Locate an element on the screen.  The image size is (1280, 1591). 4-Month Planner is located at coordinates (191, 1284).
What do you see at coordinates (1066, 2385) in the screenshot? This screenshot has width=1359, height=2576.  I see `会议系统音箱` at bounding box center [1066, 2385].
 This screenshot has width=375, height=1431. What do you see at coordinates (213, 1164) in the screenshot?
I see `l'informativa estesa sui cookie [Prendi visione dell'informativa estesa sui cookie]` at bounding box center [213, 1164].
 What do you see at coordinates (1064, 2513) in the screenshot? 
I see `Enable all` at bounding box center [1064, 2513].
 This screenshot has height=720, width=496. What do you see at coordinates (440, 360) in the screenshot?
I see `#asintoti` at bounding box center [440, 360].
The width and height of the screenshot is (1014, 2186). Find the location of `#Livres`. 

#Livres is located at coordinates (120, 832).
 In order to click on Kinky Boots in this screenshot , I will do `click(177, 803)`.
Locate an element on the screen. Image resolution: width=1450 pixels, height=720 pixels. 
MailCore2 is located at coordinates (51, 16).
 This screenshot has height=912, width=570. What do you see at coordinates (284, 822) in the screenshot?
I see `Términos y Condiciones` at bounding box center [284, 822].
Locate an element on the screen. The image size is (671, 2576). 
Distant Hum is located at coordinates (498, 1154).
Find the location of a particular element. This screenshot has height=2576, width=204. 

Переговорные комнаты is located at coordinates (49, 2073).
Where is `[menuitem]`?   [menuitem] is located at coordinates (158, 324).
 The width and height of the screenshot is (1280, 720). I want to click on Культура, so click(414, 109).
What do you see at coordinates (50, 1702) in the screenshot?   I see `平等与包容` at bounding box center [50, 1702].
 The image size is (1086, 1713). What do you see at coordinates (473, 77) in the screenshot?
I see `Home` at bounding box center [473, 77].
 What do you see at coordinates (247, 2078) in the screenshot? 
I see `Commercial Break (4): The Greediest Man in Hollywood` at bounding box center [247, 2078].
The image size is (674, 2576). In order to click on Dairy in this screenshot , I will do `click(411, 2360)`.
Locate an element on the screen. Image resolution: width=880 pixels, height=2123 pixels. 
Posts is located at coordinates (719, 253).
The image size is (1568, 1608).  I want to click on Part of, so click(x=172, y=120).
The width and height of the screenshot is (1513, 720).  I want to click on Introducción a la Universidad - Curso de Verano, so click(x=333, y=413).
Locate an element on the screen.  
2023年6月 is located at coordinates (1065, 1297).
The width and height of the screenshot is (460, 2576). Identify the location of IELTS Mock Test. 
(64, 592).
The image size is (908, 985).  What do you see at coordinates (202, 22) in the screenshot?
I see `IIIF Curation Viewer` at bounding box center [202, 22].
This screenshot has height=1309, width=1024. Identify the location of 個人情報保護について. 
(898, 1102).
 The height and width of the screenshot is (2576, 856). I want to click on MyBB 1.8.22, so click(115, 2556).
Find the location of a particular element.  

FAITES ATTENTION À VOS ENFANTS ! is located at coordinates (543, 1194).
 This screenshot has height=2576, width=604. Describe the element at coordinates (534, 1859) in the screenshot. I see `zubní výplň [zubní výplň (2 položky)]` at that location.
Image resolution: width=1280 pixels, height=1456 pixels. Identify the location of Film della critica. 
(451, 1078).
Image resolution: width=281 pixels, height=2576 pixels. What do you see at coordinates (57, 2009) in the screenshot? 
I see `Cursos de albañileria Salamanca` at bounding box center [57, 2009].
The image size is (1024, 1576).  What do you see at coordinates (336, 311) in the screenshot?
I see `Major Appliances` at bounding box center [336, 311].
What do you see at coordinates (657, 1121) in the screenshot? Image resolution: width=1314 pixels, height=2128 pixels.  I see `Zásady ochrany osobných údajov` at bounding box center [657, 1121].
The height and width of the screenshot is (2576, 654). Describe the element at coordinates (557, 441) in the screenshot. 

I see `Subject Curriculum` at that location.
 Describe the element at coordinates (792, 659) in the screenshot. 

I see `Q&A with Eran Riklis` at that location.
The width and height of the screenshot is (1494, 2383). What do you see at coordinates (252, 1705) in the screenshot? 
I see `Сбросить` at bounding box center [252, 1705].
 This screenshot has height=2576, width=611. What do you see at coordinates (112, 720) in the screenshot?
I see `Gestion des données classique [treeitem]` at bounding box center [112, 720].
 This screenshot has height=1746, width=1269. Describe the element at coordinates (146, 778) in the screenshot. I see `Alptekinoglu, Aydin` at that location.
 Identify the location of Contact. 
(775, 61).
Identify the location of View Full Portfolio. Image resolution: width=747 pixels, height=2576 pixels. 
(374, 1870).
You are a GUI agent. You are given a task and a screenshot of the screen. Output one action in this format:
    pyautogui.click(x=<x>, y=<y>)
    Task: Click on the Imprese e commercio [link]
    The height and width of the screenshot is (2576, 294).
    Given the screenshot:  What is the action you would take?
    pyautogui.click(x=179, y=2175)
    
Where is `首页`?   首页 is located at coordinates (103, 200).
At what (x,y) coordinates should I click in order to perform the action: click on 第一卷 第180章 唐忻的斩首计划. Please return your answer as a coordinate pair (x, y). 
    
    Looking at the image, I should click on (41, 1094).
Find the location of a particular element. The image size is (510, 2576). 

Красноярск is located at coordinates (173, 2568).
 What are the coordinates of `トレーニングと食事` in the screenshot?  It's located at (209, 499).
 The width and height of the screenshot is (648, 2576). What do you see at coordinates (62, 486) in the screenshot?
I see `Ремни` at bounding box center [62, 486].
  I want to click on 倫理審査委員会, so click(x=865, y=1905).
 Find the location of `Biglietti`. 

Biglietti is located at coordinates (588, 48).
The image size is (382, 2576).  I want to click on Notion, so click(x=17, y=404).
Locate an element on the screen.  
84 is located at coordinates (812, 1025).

####################

TASK
Copy all lines from the listing that contain "will".

EXERCISE ANSWER
 In order to click on Kinky Boots in this screenshot , I will do `click(177, 803)`.
The image size is (674, 2576). In order to click on Dairy in this screenshot , I will do `click(411, 2360)`.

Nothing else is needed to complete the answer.